→ Activity: Work through the records that follow and return each line containing the word "your".

→ Data provided:
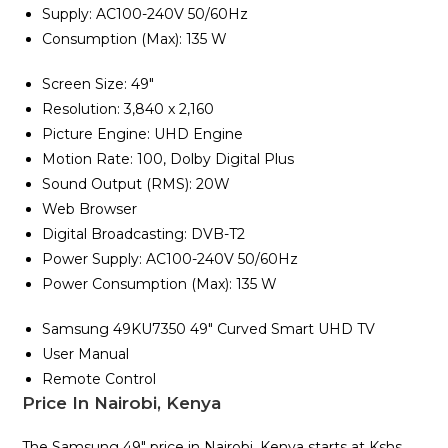
Supply: AC100-240V 50/60Hz
Consumption (Max): 135 W
Screen Size: 49″
Resolution: 3,840 x 2,160
Picture Engine: UHD Engine
Motion Rate: 100, Dolby Digital Plus
Sound Output (RMS): 20W
Web Browser
Digital Broadcasting: DVB-T2
Power Supply: AC100-240V 50/60Hz
Power Consumption (Max): 135 W
Samsung 49KU7350 49″ Curved Smart UHD TV
User Manual
Remote Control
Price In Nairobi, Kenya
The Samsung 49″ price in Nairobi, Kenya starts at Kshs.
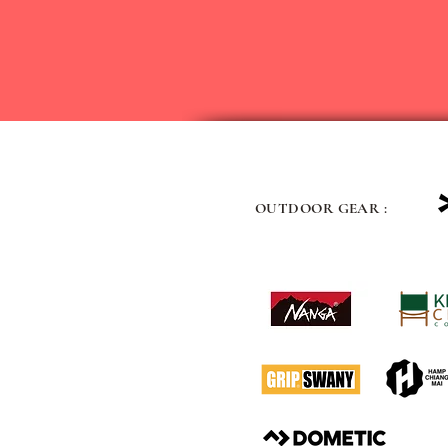
OUTDOOR GEAR :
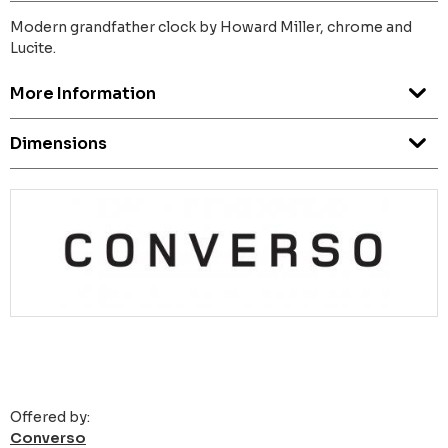
Modern grandfather clock by Howard Miller, chrome and
Lucite.
More Information
Dimensions
Offered by:
Converso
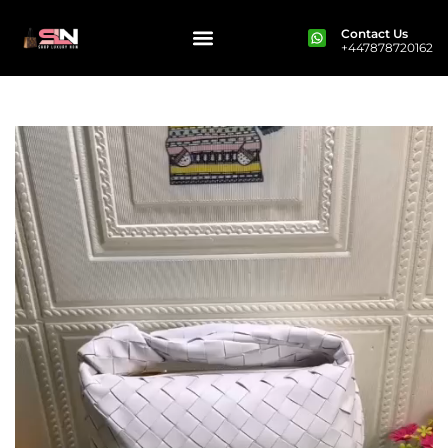
Contact Us
+447878720162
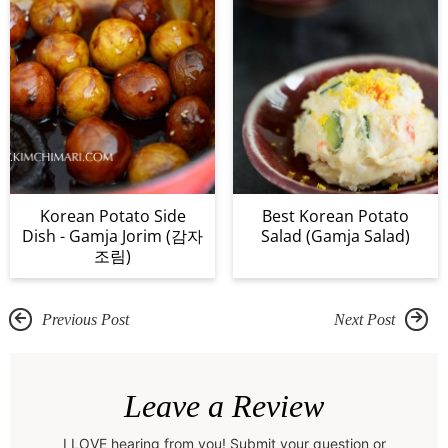
Korean Potato Side
Best Korean Potato
Dish - Gamja Jorim (감자
Salad (Gamja Salad)
조림)
Previous Post
Next Post
R
e
Leave a Review
a
I LOVE hearing from you! Submit your question or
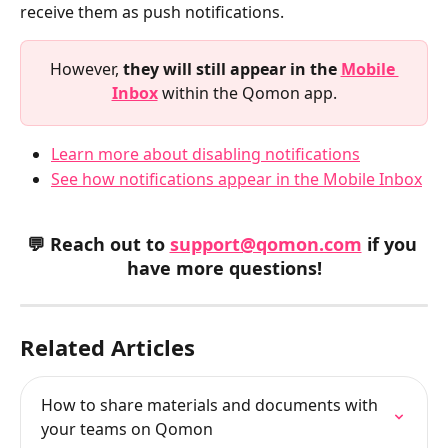
receive them as push notifications.
However, 
they will still appear in the 
Mobile 
Inbox
 within the Qomon app.
Learn more about disabling notifications
See how notifications appear in the Mobile Inbox
💬 Reach out to 
support@qomon.com
 if you 
have more questions!
Related Articles
How to share materials and documents with 
your teams on Qomon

→ Task response:
I LOVE hearing from you! Submit your question or
your teams on Qomon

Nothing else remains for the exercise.